Instructions to follow
Though the entries hold pictures, only their text should be duplicated, exactly and in full.

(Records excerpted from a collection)
[Start of section]

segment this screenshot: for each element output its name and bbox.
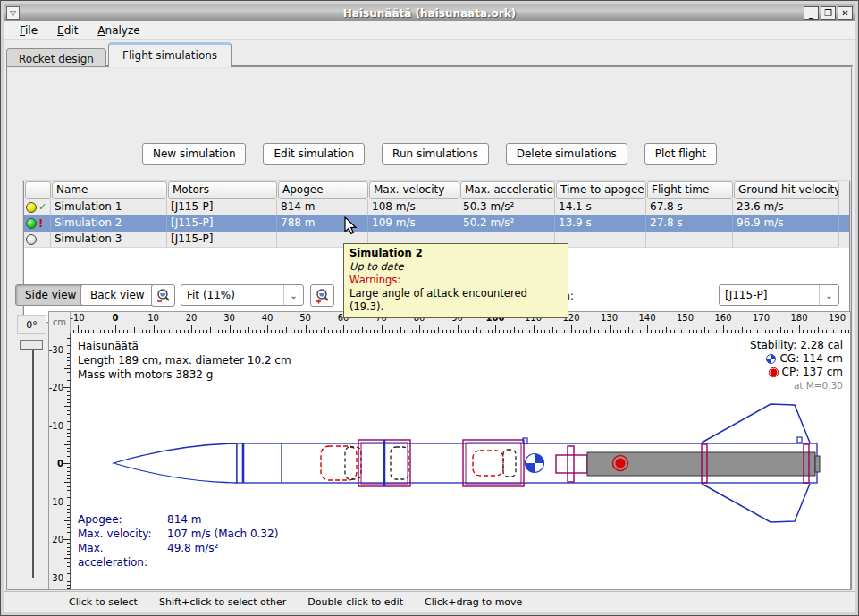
cell: [J115-P] xyxy=(167,232,277,248)
status-hint: Double-click to edit xyxy=(307,596,403,608)
cell: 50.2 m/s² xyxy=(459,215,555,232)
status-ball-icon xyxy=(26,234,37,245)
cell: 96.9 m/s xyxy=(733,215,839,232)
table-body: ✓Simulation 1[J115-P]814 m108 m/s50.3 m/… xyxy=(24,199,849,248)
top-fin[interactable] xyxy=(702,404,810,443)
column-header-Apogee[interactable]: Apogee xyxy=(278,181,368,199)
rocket-mass: Mass with motors 3832 g xyxy=(78,367,291,382)
zoom-in-button[interactable] xyxy=(310,284,334,307)
column-header-Max. acceleration[interactable]: Max. acceleration xyxy=(460,181,555,199)
tooltip-status: Up to date xyxy=(349,260,562,274)
zoom-out-button[interactable] xyxy=(151,284,175,307)
menu-item-edit[interactable]: Edit xyxy=(49,22,86,38)
motor-configuration-select[interactable]: [J115-P] ⌄ xyxy=(719,284,839,306)
cg-icon xyxy=(766,354,776,364)
plot-flight-button[interactable]: Plot flight xyxy=(644,143,717,165)
status-ball-icon xyxy=(26,202,37,213)
cell: [J115-P] xyxy=(167,199,277,215)
menu-item-analyze[interactable]: Analyze xyxy=(89,22,147,38)
application-window: ▽ Haisunäätä (haisunaata.ork) _ ❐ ✕ File… xyxy=(0,0,859,616)
rocket-info-text: Haisunäätä Length 189 cm, max. diameter … xyxy=(78,339,291,382)
cell xyxy=(733,232,839,248)
warning-icon: ! xyxy=(38,217,43,230)
flight-value: 814 m xyxy=(167,512,201,527)
tooltip-warnings-label: Warnings: xyxy=(349,274,562,287)
cell: 814 m xyxy=(277,199,368,215)
cp-icon xyxy=(769,367,779,377)
bottom-fin[interactable] xyxy=(702,484,810,522)
back-view-button[interactable]: Back view xyxy=(80,284,155,306)
cell: 108 m/s xyxy=(368,199,459,215)
column-header-Ground hit velocity[interactable]: Ground hit velocity xyxy=(734,181,839,199)
table-row[interactable]: ✓Simulation 1[J115-P]814 m108 m/s50.3 m/… xyxy=(24,199,849,215)
cell: Simulation 1 xyxy=(51,199,167,215)
cell xyxy=(555,232,646,248)
tab-flight-simulations[interactable]: Flight simulations xyxy=(108,42,232,67)
column-header-Max. velocity[interactable]: Max. velocity xyxy=(369,181,459,199)
flight-value: 107 m/s (Mach 0.32) xyxy=(167,527,278,541)
flight-label: Apogee: xyxy=(78,512,167,527)
rocket-dimensions: Length 189 cm, max. diameter 10.2 cm xyxy=(78,353,291,367)
stability-info: Stability: 2.28 cal CG: 114 cm xyxy=(750,339,843,392)
rocket-name: Haisunäätä xyxy=(78,339,291,353)
side-view-button[interactable]: Side view xyxy=(15,284,86,306)
menu-item-file[interactable]: File xyxy=(12,22,46,38)
nose-cone[interactable] xyxy=(114,443,237,483)
rotation-angle-display: 0° xyxy=(17,315,46,334)
status-hint: Shift+click to select other xyxy=(159,596,286,608)
flight-simulations-panel: New simulationEdit simulationRun simulat… xyxy=(6,66,853,591)
tooltip-title: Simulation 2 xyxy=(349,247,562,260)
new-simulation-button[interactable]: New simulation xyxy=(142,143,247,165)
rotation-slider[interactable] xyxy=(17,338,46,581)
rocket-figure[interactable]: Haisunäätä Length 189 cm, max. diameter … xyxy=(71,333,850,589)
cell: Simulation 2 xyxy=(51,215,167,232)
menu-bar: FileEditAnalyze xyxy=(4,21,855,40)
simulation-tooltip: Simulation 2 Up to date Warnings: Large … xyxy=(343,243,568,318)
status-hint: Click+drag to move xyxy=(425,596,522,608)
stability-value: Stability: 2.28 cal xyxy=(750,339,843,352)
status-cell: ✓ xyxy=(24,199,51,215)
flight-summary-row: Max. velocity:107 m/s (Mach 0.32) xyxy=(78,527,278,541)
vertical-ruler: -30-20-100102030 xyxy=(49,333,71,589)
status-cell: ! xyxy=(24,215,51,232)
flight-label: Max. acceleration: xyxy=(78,541,167,570)
status-bar: Click to selectShift+click to select oth… xyxy=(4,591,855,612)
rocket-view-canvas: cm -100102030405060708090100110120130140… xyxy=(48,311,851,590)
tab-bar: Rocket designFlight simulations xyxy=(6,42,853,66)
flight-value: 49.8 m/s² xyxy=(167,541,218,570)
status-ball-icon xyxy=(26,218,37,229)
check-icon: ✓ xyxy=(38,201,46,213)
magnifier-minus-icon xyxy=(156,288,172,304)
status-cell xyxy=(24,232,51,248)
slider-track xyxy=(32,343,34,578)
zoom-level-select[interactable]: Fit (11%) ⌄ xyxy=(181,284,304,306)
run-simulations-button[interactable]: Run simulations xyxy=(382,143,489,165)
cell: 50.3 m/s² xyxy=(459,199,555,215)
title-bar[interactable]: ▽ Haisunäätä (haisunaata.ork) _ ❐ ✕ xyxy=(4,4,855,21)
mouse-cursor xyxy=(342,216,358,236)
flight-summary-row: Max. acceleration:49.8 m/s² xyxy=(78,541,278,570)
status-hint: Click to select xyxy=(69,596,138,608)
magnifier-plus-icon xyxy=(315,288,331,304)
column-header-Name[interactable]: Name xyxy=(52,181,167,199)
tooltip-warning-text: Large angle of attack encountered (19.3)… xyxy=(349,287,562,314)
ruler-unit-label: cm xyxy=(49,312,71,333)
slider-handle[interactable] xyxy=(20,340,43,350)
column-header-Motors[interactable]: Motors xyxy=(168,181,277,199)
motor-configuration-value: [J115-P] xyxy=(720,289,819,301)
column-header-Time to apogee[interactable]: Time to apogee xyxy=(556,181,646,199)
mach-condition: at M=0.30 xyxy=(794,379,843,392)
table-row[interactable]: !Simulation 2[J115-P]788 m109 m/s50.2 m/… xyxy=(24,215,849,232)
cp-value: CP: 137 cm xyxy=(782,366,843,379)
motor-nozzle[interactable] xyxy=(815,456,820,472)
table-header-row: NameMotorsApogeeMax. velocityMax. accele… xyxy=(24,181,849,199)
delete-simulations-button[interactable]: Delete simulations xyxy=(506,143,627,165)
cell: 23.6 m/s xyxy=(733,199,839,215)
cell: 109 m/s xyxy=(368,215,459,232)
column-header-Flight time[interactable]: Flight time xyxy=(647,181,733,199)
cell: 14.1 s xyxy=(555,199,646,215)
cell: 27.8 s xyxy=(646,215,733,232)
column-header-status[interactable] xyxy=(25,181,51,199)
launch-lug-2[interactable] xyxy=(797,437,802,443)
edit-simulation-button[interactable]: Edit simulation xyxy=(263,143,365,165)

[End of section]

Task answer
segment this screenshot: for each element output its name and bbox.
cell: [J115-P] xyxy=(167,232,277,248)
status-hint: Double-click to edit xyxy=(307,596,403,608)
cell: 50.2 m/s² xyxy=(459,215,555,232)
status-ball-icon xyxy=(26,234,37,245)
cell: 96.9 m/s xyxy=(733,215,839,232)
table-body: ✓Simulation 1[J115-P]814 m108 m/s50.3 m/… xyxy=(24,199,849,248)
top-fin[interactable] xyxy=(702,404,810,443)
column-header-Apogee[interactable]: Apogee xyxy=(278,181,368,199)
rocket-mass: Mass with motors 3832 g xyxy=(78,367,291,382)
zoom-in-button[interactable] xyxy=(310,284,334,307)
column-header-Max. acceleration[interactable]: Max. acceleration xyxy=(460,181,555,199)
tooltip-status: Up to date xyxy=(349,260,562,274)
zoom-out-button[interactable] xyxy=(151,284,175,307)
menu-item-edit[interactable]: Edit xyxy=(49,22,86,38)
motor-configuration-select[interactable]: [J115-P] ⌄ xyxy=(719,284,839,306)
cg-icon xyxy=(766,354,776,364)
plot-flight-button[interactable]: Plot flight xyxy=(644,143,717,165)
status-ball-icon xyxy=(26,202,37,213)
cell: [J115-P] xyxy=(167,199,277,215)
menu-item-analyze[interactable]: Analyze xyxy=(89,22,147,38)
application-window: ▽ Haisunäätä (haisunaata.ork) _ ❐ ✕ File… xyxy=(0,0,859,616)
rocket-info-text: Haisunäätä Length 189 cm, max. diameter … xyxy=(78,339,291,382)
cell xyxy=(733,232,839,248)
warning-icon: ! xyxy=(38,217,43,230)
flight-value: 814 m xyxy=(167,512,201,527)
tooltip-warnings-label: Warnings: xyxy=(349,274,562,287)
cell: 814 m xyxy=(277,199,368,215)
cp-icon xyxy=(769,367,779,377)
bottom-fin[interactable] xyxy=(702,484,810,522)
back-view-button[interactable]: Back view xyxy=(80,284,155,306)
cell: 108 m/s xyxy=(368,199,459,215)
column-header-Ground hit velocity[interactable]: Ground hit velocity xyxy=(734,181,839,199)
table-row[interactable]: ✓Simulation 1[J115-P]814 m108 m/s50.3 m/… xyxy=(24,199,849,215)
cell: Simulation 1 xyxy=(51,199,167,215)
cell xyxy=(555,232,646,248)
tab-flight-simulations[interactable]: Flight simulations xyxy=(108,42,232,67)
column-header-Max. velocity[interactable]: Max. velocity xyxy=(369,181,459,199)
flight-value: 107 m/s (Mach 0.32) xyxy=(167,527,278,541)
flight-label: Apogee: xyxy=(78,512,167,527)
rocket-dimensions: Length 189 cm, max. diameter 10.2 cm xyxy=(78,353,291,367)
stability-info: Stability: 2.28 cal CG: 114 cm xyxy=(750,339,843,392)
rocket-name: Haisunäätä xyxy=(78,339,291,353)
side-view-button[interactable]: Side view xyxy=(15,284,86,306)
menu-item-file[interactable]: File xyxy=(12,22,46,38)
nose-cone[interactable] xyxy=(114,443,237,483)
rotation-angle-display: 0° xyxy=(17,315,46,334)
status-hint: Shift+click to select other xyxy=(159,596,286,608)
flight-simulations-panel: New simulationEdit simulationRun simulat… xyxy=(6,66,853,591)
tooltip-title: Simulation 2 xyxy=(349,247,562,260)
new-simulation-button[interactable]: New simulation xyxy=(142,143,247,165)
rotation-slider[interactable] xyxy=(17,338,46,581)
rocket-figure[interactable]: Haisunäätä Length 189 cm, max. diameter … xyxy=(71,333,850,589)
cell: Simulation 2 xyxy=(51,215,167,232)
menu-bar: FileEditAnalyze xyxy=(4,21,855,40)
simulation-tooltip: Simulation 2 Up to date Warnings: Large … xyxy=(343,243,568,318)
status-hint: Click+drag to move xyxy=(425,596,522,608)
stability-value: Stability: 2.28 cal xyxy=(750,339,843,352)
status-cell: ✓ xyxy=(24,199,51,215)
flight-summary-row: Max. velocity:107 m/s (Mach 0.32) xyxy=(78,527,278,541)
vertical-ruler: -30-20-100102030 xyxy=(49,333,71,589)
status-cell: ! xyxy=(24,215,51,232)
flight-label: Max. acceleration: xyxy=(78,541,167,570)
status-bar: Click to selectShift+click to select oth… xyxy=(4,591,855,612)
rocket-view-canvas: cm -100102030405060708090100110120130140… xyxy=(48,311,851,590)
tab-bar: Rocket designFlight simulations xyxy=(6,42,853,66)
flight-value: 49.8 m/s² xyxy=(167,541,218,570)
status-ball-icon xyxy=(26,218,37,229)
check-icon: ✓ xyxy=(38,201,46,213)
magnifier-minus-icon xyxy=(156,288,172,304)
status-cell xyxy=(24,232,51,248)
slider-track xyxy=(32,343,34,578)
zoom-level-select[interactable]: Fit (11%) ⌄ xyxy=(181,284,304,306)
run-simulations-button[interactable]: Run simulations xyxy=(382,143,489,165)
cell: 50.3 m/s² xyxy=(459,199,555,215)
title-bar[interactable]: ▽ Haisunäätä (haisunaata.ork) _ ❐ ✕ xyxy=(4,4,855,21)
mouse-cursor xyxy=(342,216,358,236)
flight-summary-row: Max. acceleration:49.8 m/s² xyxy=(78,541,278,570)
status-hint: Click to select xyxy=(69,596,138,608)
magnifier-plus-icon xyxy=(315,288,331,304)
column-header-Name[interactable]: Name xyxy=(52,181,167,199)
tooltip-warning-text: Large angle of attack encountered (19.3)… xyxy=(349,287,562,314)
ruler-unit-label: cm xyxy=(49,312,71,333)
slider-handle[interactable] xyxy=(20,340,43,350)
column-header-Motors[interactable]: Motors xyxy=(168,181,277,199)
motor-configuration-value: [J115-P] xyxy=(720,289,819,301)
column-header-Time to apogee[interactable]: Time to apogee xyxy=(556,181,646,199)
mach-condition: at M=0.30 xyxy=(794,379,843,392)
table-row[interactable]: !Simulation 2[J115-P]788 m109 m/s50.2 m/… xyxy=(24,215,849,232)
cp-value: CP: 137 cm xyxy=(782,366,843,379)
motor-nozzle[interactable] xyxy=(815,456,820,472)
table-header-row: NameMotorsApogeeMax. velocityMax. accele… xyxy=(24,181,849,199)
delete-simulations-button[interactable]: Delete simulations xyxy=(506,143,627,165)
cell: 23.6 m/s xyxy=(733,199,839,215)
cell: 109 m/s xyxy=(368,215,459,232)
column-header-Flight time[interactable]: Flight time xyxy=(647,181,733,199)
cell: 14.1 s xyxy=(555,199,646,215)
cell: 27.8 s xyxy=(646,215,733,232)
column-header-status[interactable] xyxy=(25,181,51,199)
launch-lug-2[interactable] xyxy=(797,437,802,443)
edit-simulation-button[interactable]: Edit simulation xyxy=(263,143,365,165)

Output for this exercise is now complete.